Ben Kahraman Değilim

Ben Kahraman Değilim
REKLAM ALANI
6 Kasım 1951’de Amerika’nın Sesi Radyosu Haber Ekibi’nin Kore Türk Tugayı’na
geleceği öğrenilir. Radyonun amacı Türk Tugayı’nın en kahramanları ile birer
röportaj yaparak bu kahramanlar mangasını dünyaya tanıtmak, böylelikle
değişik bir habercilik örneği vermektedir.
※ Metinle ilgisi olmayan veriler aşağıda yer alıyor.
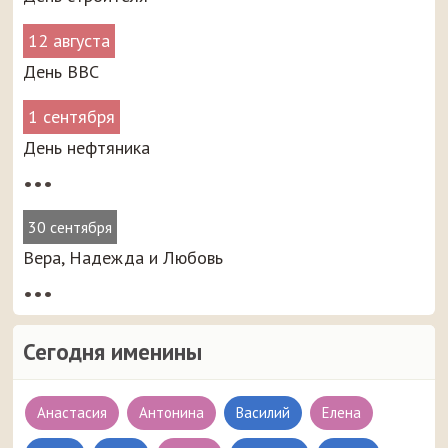
12 августа
День ВВС
1 сентября
День нефтяника
•••
30 сентября
Вера, Надежда и Любовь
•••
Сегодня именины
Анастасия
Антонина
Василий
Елена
Radyonun isteği üzerine bölüklere duyurulur. Kısa bir süre içinde her
bölüğün, en kahraman askerini seçip bildirmesi gerekmektedir. Organizasyon
görevi Yzb. N. Dündar Sayılan’a verilmiştir. Ne var ki Sayılan Yüzbaşı zor
durumdadır. Her bölükten aynı cevabı almaktadır:

REKLAM ALANI

– Hangi birini gönderelim?

Bir bölük komutanının telefonda söyledikleri ise şunlardır:

– Şu tepeyi al de alalım! İstersen saat tut. Fakat ne olursun bunu isteme.

Yüzbaşı Sayılan’ın “ Geç kalıyoruz. Hala kahramanını gönderemedin ” dediği
diğer bir bölük komutanı da şu cevabı verir:

– Tamam… Cepheyi bırakıp bütün bölüğümle geliyorum!
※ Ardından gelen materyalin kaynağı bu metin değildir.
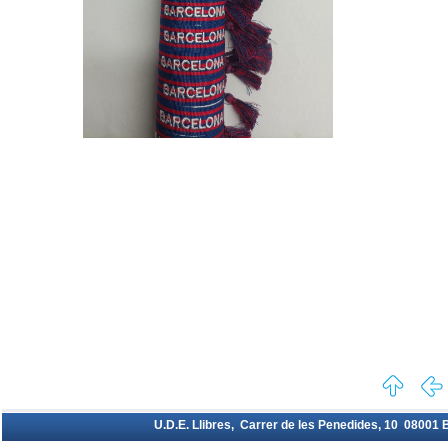
U.D.E. Llibres, Carrer de les Penedides, 10 08001 Ba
Bölük komutanlarının sitem ateşi altında kahramanların tespiti uzamakta,
Tugay Karargahı’ndan gelen “ Ne oldu?” telefonları karşısında Yüzbaşı
Sayılan buram buram terlemektedir. Bölük komutanlarının hiçbiri bir askerini
diğerine tercih edememektedir.

Son telefon bizzat Tahsin Yazıcı Paşa’dan gelir:

– Evlatlarım hazır mı Yüzbaşım?

Yazıcı Paşa’nın üzülmesini hiç kimse istememektedir. Yüzbaşı Sayılan “Endişe
buyurmayınız komutanım ” der.

– Bütün gücümle hazırlamaya çalışıyorum.

Sonunda binbir güçlükle seçilen bir çavuş, iki onbaşı ve yedi er Yüzbaşı
Sayılan’ın karşısına dikilirler. Tıraş olmuşlar, yıkanmışlar, yeni elbise
giymişlerdir. Yüzbaşı onlara takılır: – Siz bu kadar yakışıklı mıydınız?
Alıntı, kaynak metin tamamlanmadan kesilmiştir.